MembersPage/PaulF - Most smart alternators that I have dealt with fail safe to an output voltage of around 13.8V. Usually it is to allow the charging voltage to be lowered at idle to help pullaway. It is also used for feedback to the ECM as to the load on the alternator for torque adjustment.
There is some charging when engine running, 13.7V
- higher than 12.5V means charging
- but less than 14V means the charging current might be low. Most likely the failsafe mode of the alternator.
It charges somewhat .. maybe suboptimal, but it works.
I think I found a wire with ring connector that could be alternator excitation. I heard that this is connected to VBATT+ through a small indicator lightbulb. I heard that this indicator (on the dash?)
- lights up bright if alternator stops (alternator belt lost)
- lights up dim up if there is overcharging (???)
MembersPage/ZoltanAlmasi - The ring connector wire come from the instrument cluster's charge indicator bulb. The bulb get 12V+ from the ignition key. This circuit needs for the alternator to proper inducing. Without bulb or when this circuit is open, the alternator don't induce up or just very slow.
Alternator belt
I cannot seem to get a proper drive to the alternator.
- The orig belt was squeaking
- mostly during gearshifts, and when the big fan starts
- we applied a new belt that worked for a few days, than overturned and got rounded and burnt (became useless, except maybe for lifting ;-)
- the orig belt appluied again, worked for a few months
- the belt was lost on 2007-10-10. Because of lack of immediate charging indication, I noticed it a bit late: the dash-computer only warned when VBATT started to drop, and it took some more time for me to take it seriously (first I thought it was a bad indication).
- I installed the spare belt (920mm long, not sure about width, IIRC 10mm) at the roadside (I had it in the trunk, with good prediction it would be needed). I think I got the tension right. It was squeaking a bit, but with the almost drained battery I had to keep it running (it might not have supported another cranking), and I lost the belt again, in about 10 mins.
WTF is happening ?
- bad beltsize ? 9.5 or 10mm or some other size needed ?
- bad tension ? I think I can get the tension right, but ... who knows...
- slippery pulley? The valve-drive simmering seems to spread a very small amount of oil (which sucks, I paid for brand new simmerings when engine was rebuilt a few months ago).
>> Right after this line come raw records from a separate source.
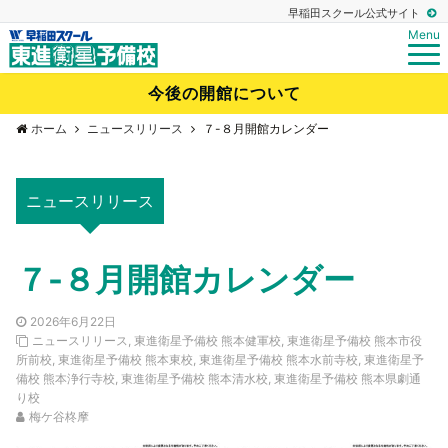
早稲田スクール公式サイト
Menu
今後の開館について
ホーム
ニュースリリース
７-８月開館カレンダー
ニュースリリース
７-８月開館カレンダー
2026年6月22日
ニュースリリース
,
東進衛星予備校 熊本健軍校
,
東進衛星予備校 熊本市役
所前校
,
東進衛星予備校 熊本東校
,
東進衛星予備校 熊本水前寺校
,
東進衛星予
備校 熊本浄行寺校
,
東進衛星予備校 熊本清水校
,
東進衛星予備校 熊本県劇通
り校
梅ケ谷柊摩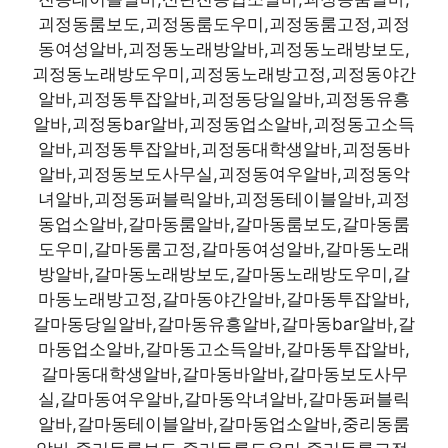
괴정동룸보도,괴정동룸도우미,괴정동룸고정,괴정
동여성알바,괴정동노래방알바,괴정동노래방보도,
괴정동노래방도우미,괴정동노래방고정,괴정동야간
알바,괴정동투잡알바,괴정동당일알바,괴정동유흥
알바,괴정동bar알바,괴정동업소알바,괴정동고소득
알바,괴정동투잡알바,괴정동대학생알바,괴정동바
알바,괴정동보도사무실,괴정동여우알바,괴정동악
녀알바,괴정동퍼블릭알바,괴정동테이블알바,괴정
동업소알바,갈마동룸알바,갈마동룸보도,갈마동룸
도우미,갈마동룸고정,갈마동여성알바,갈마동노래
방알바,갈마동노래방보도,갈마동노래방도우미,갈
마동노래방고정,갈마동야간알바,갈마동투잡알바,
갈마동당일알바,갈마동유흥알바,갈마동bar알바,갈
마동업소알바,갈마동고소득알바,갈마동투잡알바,
갈마동대학생알바,갈마동바알바,갈마동보도사무
실,갈마동여우알바,갈마동악녀알바,갈마동퍼블릭
알바,갈마동테이블알바,갈마동업소알바,중리동룸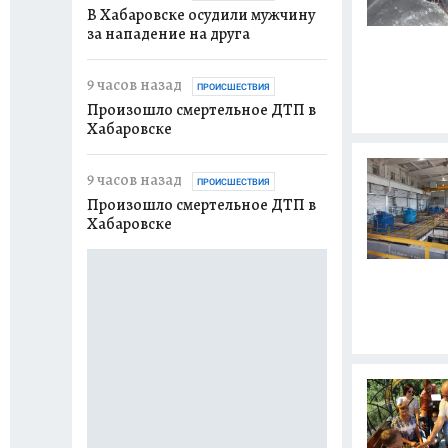
В Хабаровске осудили мужчину
Мэр Хабаровска 
за нападение на друга
проинспектиров
школы № 10
9 часов назад
ПРОИСШЕСТВИЯ
17 часов назад
Произошло смертельное ДТП в
Хабаровске
Лжекосметолог 
получила 6,5 ле
9 часов назад
ПРОИСШЕСТВИЯ
18 часов назад
Произошло смертельное ДТП в
Хабаровске
Суд обязал сне
дом в посёлке Е
вчера
ПРОИСШЕСТВ
В Хабаровском к
зафиксировано 
пожаров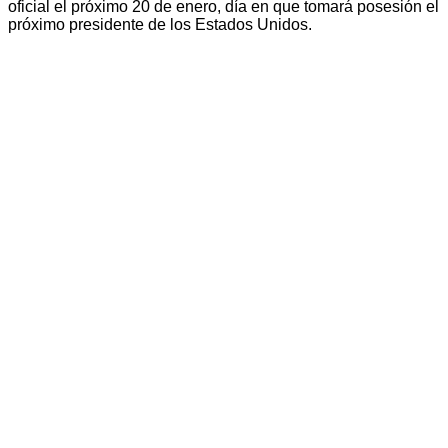
oficial el próximo 20 de enero, día en que tomará posesión el
próximo presidente de los Estados Unidos.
The alternator V-belt pulley gets a little wet with oil, I'm sure this is not very good. The squeaking is not surprising.
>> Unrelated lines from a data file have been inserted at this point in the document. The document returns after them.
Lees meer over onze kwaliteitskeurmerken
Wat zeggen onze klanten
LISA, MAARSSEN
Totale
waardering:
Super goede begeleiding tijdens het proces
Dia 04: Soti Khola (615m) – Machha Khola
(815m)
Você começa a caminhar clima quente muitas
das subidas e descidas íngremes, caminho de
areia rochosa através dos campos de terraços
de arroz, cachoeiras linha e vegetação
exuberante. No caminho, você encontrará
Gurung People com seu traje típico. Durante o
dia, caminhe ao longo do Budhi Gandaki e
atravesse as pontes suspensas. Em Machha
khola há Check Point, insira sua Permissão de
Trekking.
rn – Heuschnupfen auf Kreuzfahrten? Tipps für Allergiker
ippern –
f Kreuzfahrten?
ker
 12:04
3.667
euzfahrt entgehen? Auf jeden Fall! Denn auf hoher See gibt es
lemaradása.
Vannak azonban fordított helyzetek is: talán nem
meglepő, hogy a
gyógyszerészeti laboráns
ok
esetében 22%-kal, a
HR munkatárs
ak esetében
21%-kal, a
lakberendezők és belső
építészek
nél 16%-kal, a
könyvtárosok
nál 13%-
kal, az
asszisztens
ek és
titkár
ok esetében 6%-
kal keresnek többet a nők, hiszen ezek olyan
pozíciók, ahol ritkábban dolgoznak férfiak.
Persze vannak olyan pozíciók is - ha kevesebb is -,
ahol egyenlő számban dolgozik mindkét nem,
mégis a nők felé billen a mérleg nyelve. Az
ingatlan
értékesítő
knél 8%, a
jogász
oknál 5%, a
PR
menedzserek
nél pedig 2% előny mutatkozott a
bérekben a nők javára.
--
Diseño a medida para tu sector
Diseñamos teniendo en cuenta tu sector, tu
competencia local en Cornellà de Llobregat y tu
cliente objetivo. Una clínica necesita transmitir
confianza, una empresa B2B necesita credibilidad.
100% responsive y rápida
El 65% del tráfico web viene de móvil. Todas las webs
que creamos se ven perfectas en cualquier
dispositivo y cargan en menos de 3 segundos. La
So after I lost the alternator belt (snapped or jumped off ? dunno) TWICE: Than in a rush to find parking place downtown, I stuck a concrete and killed the bottom oil-cap and the right-ear of the charge-cooler broke.
It was a really bad combination:
- wheel in hole
- concrete at worst place
- while running without charging
- rush to find parking place downtown
- I parked at the neighbor place last week which was perfect
- the stupid concrete at this place was really naughty
- it was also dark, and running at a crazy speed (for parking), I noticed the danger too late
- typical Titanic situation ;-)
Oil-change was about time anyway, and I have a spare bottom-oil-cap to install, and we ordered 2 gaskets already. But the broken-off charge-cooler ears are no fun, removing the cooler and welding Al has its costs.
Ghost current
When ignition is off, current draw from the alternator is 0.37A. This means I have to charge with a battery charger if parking more than 2..3 days so I can start the car after.
What draws the ghost current ?
- some light in the trunk or under dash or glovebox ?
- maybe some small lights like at the pushbutton of the automatic windows ? (unlikely: they work without ignition, but lights are apparently only lit when ignition is on).
- alternator ?
- maybe connecting the excitation wire helps ?
- radio ?
- immobilizer ?
- central locking control system ?
- cabin-heating or climate system ?
- there is some strange box under the glovebox with appr 10 color (thick, 1mm2 or so) wires going to the mid-box, I have no idea what it does
I guess I have to pull fuses 1 by 1 to find out where the ghost current goes. Isn't there a hierarchy so I can test a larger number of subsystems with less steps ? If fuses are arranged in a tree topology, this would be nice. But I guess there is the main fuse, and 20+ "neighbor" fuses under it.